- _Given data_

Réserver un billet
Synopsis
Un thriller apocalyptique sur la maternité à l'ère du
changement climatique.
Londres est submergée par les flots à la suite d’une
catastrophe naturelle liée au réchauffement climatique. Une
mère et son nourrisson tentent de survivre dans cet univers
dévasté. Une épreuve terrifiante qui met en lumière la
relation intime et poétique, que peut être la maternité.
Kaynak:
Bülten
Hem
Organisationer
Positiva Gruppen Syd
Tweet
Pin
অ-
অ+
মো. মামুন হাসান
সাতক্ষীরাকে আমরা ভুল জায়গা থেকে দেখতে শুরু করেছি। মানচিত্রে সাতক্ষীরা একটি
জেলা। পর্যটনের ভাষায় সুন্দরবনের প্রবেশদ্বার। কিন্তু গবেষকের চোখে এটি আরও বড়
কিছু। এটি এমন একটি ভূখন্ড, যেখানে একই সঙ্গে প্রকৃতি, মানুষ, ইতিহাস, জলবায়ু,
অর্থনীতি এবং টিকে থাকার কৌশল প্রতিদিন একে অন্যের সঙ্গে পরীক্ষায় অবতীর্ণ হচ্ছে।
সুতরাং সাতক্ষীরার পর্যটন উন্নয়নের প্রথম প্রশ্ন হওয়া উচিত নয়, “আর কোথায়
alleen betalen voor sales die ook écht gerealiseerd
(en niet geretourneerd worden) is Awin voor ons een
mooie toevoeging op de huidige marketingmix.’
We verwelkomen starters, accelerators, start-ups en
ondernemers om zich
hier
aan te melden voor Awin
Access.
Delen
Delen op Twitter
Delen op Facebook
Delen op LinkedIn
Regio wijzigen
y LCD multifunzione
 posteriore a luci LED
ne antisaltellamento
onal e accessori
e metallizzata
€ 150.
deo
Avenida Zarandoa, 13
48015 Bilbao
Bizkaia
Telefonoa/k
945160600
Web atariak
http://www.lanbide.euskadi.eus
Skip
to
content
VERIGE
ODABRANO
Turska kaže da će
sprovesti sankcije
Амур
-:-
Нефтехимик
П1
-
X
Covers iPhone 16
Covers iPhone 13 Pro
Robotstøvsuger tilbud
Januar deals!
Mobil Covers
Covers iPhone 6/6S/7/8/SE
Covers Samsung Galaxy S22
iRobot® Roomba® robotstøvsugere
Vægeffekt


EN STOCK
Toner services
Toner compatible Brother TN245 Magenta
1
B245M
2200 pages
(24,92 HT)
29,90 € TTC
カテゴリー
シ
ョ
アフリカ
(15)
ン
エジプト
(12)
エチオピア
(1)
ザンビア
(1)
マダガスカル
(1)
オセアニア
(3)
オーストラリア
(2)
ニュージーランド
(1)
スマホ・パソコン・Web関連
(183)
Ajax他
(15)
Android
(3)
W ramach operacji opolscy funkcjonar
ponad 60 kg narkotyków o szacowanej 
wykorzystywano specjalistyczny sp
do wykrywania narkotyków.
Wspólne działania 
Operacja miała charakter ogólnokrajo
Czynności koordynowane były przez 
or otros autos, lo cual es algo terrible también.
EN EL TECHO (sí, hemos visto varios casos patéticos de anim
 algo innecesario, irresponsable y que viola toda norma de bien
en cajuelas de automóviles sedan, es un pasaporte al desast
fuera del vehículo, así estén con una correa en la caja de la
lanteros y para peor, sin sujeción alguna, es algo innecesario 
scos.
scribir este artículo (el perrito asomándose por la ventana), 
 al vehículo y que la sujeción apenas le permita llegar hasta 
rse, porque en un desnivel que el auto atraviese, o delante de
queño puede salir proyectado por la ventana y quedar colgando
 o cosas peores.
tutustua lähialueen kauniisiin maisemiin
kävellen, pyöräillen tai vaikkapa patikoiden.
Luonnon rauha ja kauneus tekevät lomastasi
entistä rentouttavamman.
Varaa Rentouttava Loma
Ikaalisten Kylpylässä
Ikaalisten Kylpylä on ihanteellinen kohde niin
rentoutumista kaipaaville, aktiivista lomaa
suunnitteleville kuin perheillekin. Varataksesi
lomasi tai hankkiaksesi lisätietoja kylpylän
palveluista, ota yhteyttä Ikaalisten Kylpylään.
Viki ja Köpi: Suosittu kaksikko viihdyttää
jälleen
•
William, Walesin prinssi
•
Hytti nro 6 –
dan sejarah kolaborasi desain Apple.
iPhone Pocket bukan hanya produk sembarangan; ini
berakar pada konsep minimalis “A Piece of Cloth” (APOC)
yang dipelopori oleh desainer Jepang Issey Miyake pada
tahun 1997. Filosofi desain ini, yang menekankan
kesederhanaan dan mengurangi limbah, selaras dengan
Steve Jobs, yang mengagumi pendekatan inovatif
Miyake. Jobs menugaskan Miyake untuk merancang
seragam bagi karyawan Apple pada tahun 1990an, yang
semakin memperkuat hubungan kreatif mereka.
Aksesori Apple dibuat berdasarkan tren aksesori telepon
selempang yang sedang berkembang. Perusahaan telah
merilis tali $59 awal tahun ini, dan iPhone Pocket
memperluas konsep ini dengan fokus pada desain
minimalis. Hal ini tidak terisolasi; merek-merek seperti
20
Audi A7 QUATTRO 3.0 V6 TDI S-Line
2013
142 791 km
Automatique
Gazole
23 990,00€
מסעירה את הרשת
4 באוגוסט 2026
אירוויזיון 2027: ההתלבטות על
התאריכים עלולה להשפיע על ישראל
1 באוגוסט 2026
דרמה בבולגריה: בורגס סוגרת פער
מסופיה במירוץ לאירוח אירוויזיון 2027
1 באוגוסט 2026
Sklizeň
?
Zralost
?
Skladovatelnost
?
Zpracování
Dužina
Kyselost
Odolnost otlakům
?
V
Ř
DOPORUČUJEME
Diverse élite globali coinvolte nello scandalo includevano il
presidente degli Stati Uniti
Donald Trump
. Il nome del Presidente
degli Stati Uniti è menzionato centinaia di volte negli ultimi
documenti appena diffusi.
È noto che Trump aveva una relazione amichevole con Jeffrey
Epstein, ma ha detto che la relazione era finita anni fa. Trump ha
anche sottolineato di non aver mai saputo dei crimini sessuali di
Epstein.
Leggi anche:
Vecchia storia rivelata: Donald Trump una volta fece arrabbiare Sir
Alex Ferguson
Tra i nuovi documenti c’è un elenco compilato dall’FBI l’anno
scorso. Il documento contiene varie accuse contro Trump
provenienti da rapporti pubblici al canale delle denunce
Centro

- _Directions for this task_
For the string "voor", report how many lines of the records contain it, giving the number only.

- _Output below_
3